Oh Bob you surely knew.
Ignoring the unexplained stabbing pain in the back of my head (lower left side), I’m still wondering about the several minutes of truly odd sensations this morning just after bringing wood in that felt rather like cardiac fibrillation (five cardiologist have told me I’m fine) followed by some arrhythmia-like feelings which are continuing. Not sure if this is connected with the 5 mg of cyclobenzaprine I had to take last night or not, but that has never affected me this way before.
Which is a strange way of introducing the subject of how difficult it has become to go on living the life I do. In short there are too many demands placed on my dwindling abilities and energies and there’s no way to change it. Not even a large infusion of cash, known for handling so many problems and reducing them to nil, would help.
What would help I can contemplate but not be sure of. I can not achieve it or even experiment with it without dire consequences, and again mere sums of money would not ease the difficulties.
The details are irrelevant.
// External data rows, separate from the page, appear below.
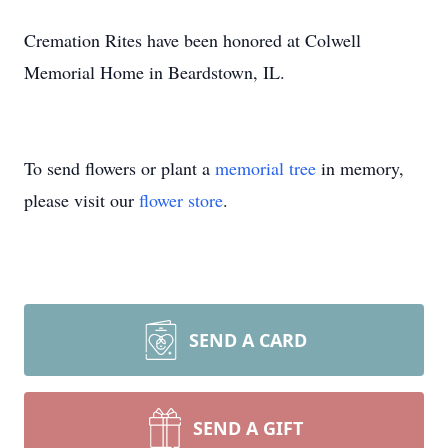
Cremation Rites have been honored at Colwell
Memorial Home in Beardstown, IL.
To send flowers or plant a
memorial tree
in memory,
please visit our
flower store
.
SEND A CARD
SEND A GIFT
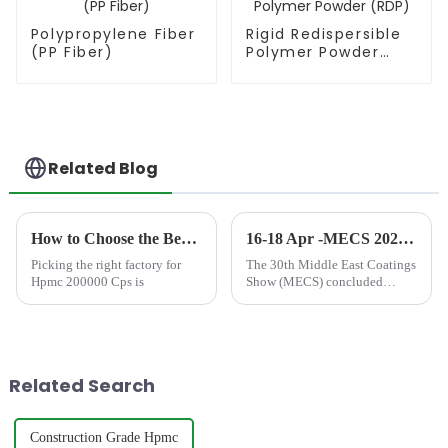
Polypropylene Fiber
Rigid Redispersible
(PP Fiber)
Polymer Powder
(RDP)
Related Blog
How to Choose the Best Famous China Hpmc 200000 Cps Factories?
16-18 Apr -MECS 2024 DUBAI
Picking the right factory for
The 30th Middle East Coatings
Hpmc 200000 Cps is
Show (MECS) concluded
successfully, marking another
milestone for the coatings
industry in the region. Held at
the Middle East Centre, the
event brings together indus...
Related Search
Construction Grade Hpmc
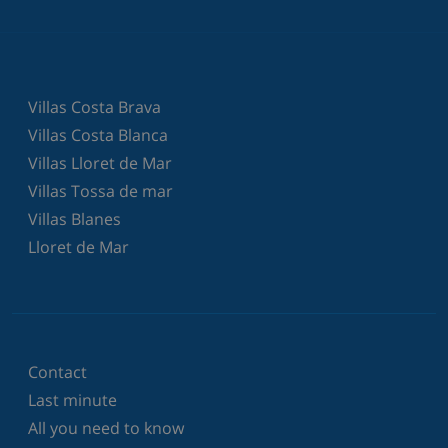
Villas Costa Brava
Villas Costa Blanca
Villas Lloret de Mar
Villas Tossa de mar
Villas Blanes
Lloret de Mar
Contact
Last minute
All you need to know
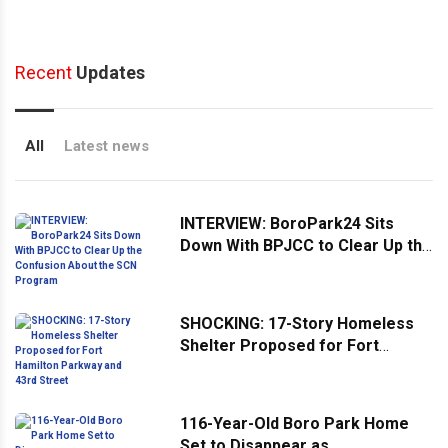
Recent
Updates
All
Latest news
INTERVIEW: BoroPark24 Sits
Down With BPJCC to Clear Up the
Confusion About the SCN
Program
SHOCKING: 17-Story Homeless
Shelter Proposed for Fort
Hamilton Parkway and 43rd
Street
116-Year-Old Boro Park Home
Set to Disappear as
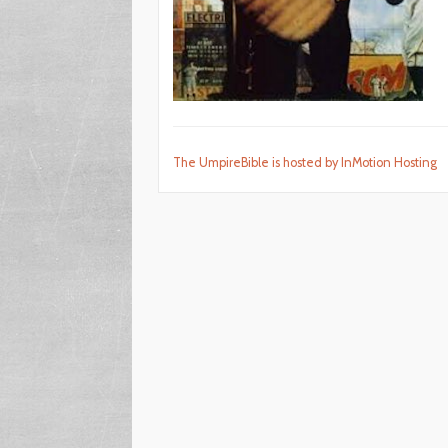
The UmpireBible is hosted by InMotion Hosting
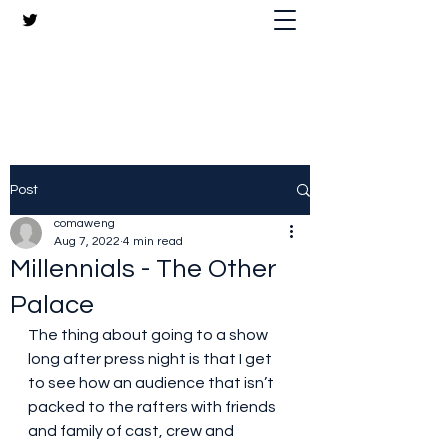
The Crazy Chris Website
Post
comaweng
Aug 7, 2022
4 min read
Millennials - The Other
Palace
The thing about going to a show 
long after press night is that I get 
to see how an audience that isn’t 
packed to the rafters with friends 
and family of cast, crew and 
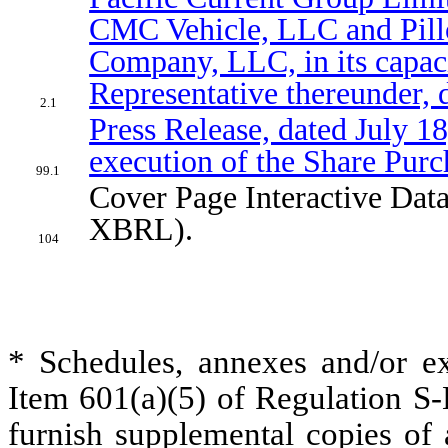
CMC Vehicle, LLC and Pill
Company, LLC, in its capaci
Representative thereunder, d
2.1
Press Release, dated July 1
execution of the Share Pur
99.1
Cover Page Interactive Data 
XBRL).
104
* Schedules, annexes and/or ex
Item 601(a)(5) of Regulation S
furnish supplemental copies of 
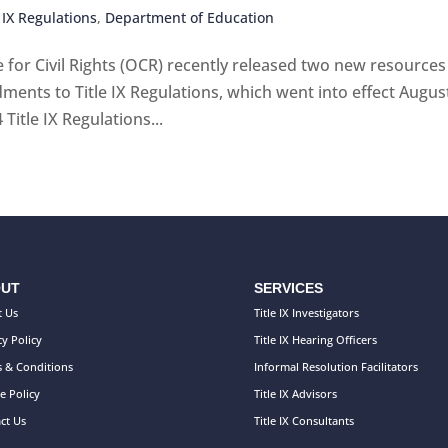
 IX Regulations
,
Department of Education
 for Civil Rights (OCR) recently released two new resources
ents to Title IX Regulations, which went into effect August
itle IX Regulations...
UT
SERVICES
 Us
Title IX Investigators
cy Policy
Title IX Hearing Officers
 & Conditions
Informal Resolution Facilitators
e Policy
Title IX Advisors
ct Us
Title IX Consultants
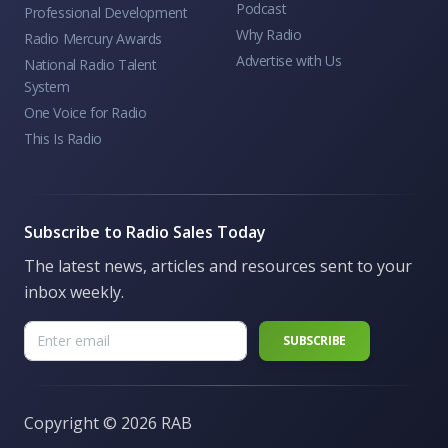
Podcast
Professional Development
Why Radio
Radio Mercury Awards
Advertise with Us
National Radio Talent
System
One Voice for Radio
This Is Radio
Subscribe to Radio Sales Today
The latest news, articles and resources sent to your
inbox weekly.
Copyright ©
2026 RAB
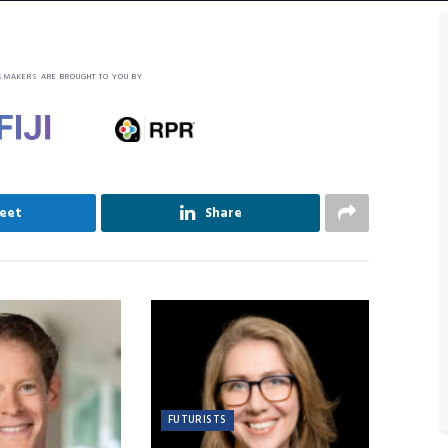
SMAKERS ARE BROUGHT TO YOU BY
eet
Share
FUTURISTS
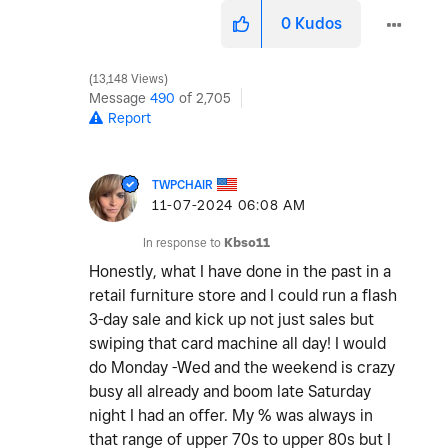
0
Kudos
13,148 Views
Message
490
of 2,705
Report
TWPCHAIR
‎11-07-2024
06:08 AM
In response to
Kbso11
Honestly, what I have done in the past in a
retail furniture store and I could run a flash
3-day sale and kick up not just sales but
swiping that card machine all day! I would
do Monday -Wed and the weekend is crazy
busy all already and boom late Saturday
night I had an offer. My % was always in
that range of upper 70s to upper 80s but I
For purposes of understanding you need only try to imagine this: throw away your current lifestyle entirely, and create a new one out of nothing.
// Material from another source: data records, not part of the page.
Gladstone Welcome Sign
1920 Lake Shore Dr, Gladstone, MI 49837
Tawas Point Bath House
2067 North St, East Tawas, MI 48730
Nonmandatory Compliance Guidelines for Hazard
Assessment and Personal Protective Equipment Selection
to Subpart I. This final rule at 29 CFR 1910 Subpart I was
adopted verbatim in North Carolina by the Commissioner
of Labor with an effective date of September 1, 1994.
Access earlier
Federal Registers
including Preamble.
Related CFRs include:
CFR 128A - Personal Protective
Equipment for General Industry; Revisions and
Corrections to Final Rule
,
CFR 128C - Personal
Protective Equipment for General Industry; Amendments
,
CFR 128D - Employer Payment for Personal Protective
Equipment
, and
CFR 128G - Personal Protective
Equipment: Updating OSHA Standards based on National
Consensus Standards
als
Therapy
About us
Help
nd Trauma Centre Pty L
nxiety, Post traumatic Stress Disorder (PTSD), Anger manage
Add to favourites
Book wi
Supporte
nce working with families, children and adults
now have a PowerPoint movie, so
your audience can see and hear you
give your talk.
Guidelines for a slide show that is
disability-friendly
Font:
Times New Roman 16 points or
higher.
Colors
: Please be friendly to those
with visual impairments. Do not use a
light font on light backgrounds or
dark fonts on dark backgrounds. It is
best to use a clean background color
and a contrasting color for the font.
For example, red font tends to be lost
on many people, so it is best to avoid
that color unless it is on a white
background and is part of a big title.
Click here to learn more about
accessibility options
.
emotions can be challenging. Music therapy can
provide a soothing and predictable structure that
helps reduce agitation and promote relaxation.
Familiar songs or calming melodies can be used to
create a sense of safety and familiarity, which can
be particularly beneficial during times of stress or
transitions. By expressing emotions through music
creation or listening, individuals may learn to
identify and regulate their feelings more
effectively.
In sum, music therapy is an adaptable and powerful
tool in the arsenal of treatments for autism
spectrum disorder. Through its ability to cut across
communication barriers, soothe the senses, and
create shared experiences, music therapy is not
There are agencies which will help you overcome health problems such as losing a leg or being a drug addict or even a combination thereof. There are organizations to get you out of bad relationships. There are even people willing to assist with getting runaway finances under control. But when the problem is that you no longer fit your own life there is no one willing or able to help you establish a new one. When it’s simply a matter of “I’m too old/infirm to manage now” but you appear to be well and able you’re up the creek without a canoe, never mind a paddle.
Also I’m worried about the huge number of typographical errors in my own writing this morning (which I have corrected). A clear sign of neurons not firing correctly, and that says I’ve had another TIA – probably going with the weird sensation.
Does any of this make sense? I don’t know.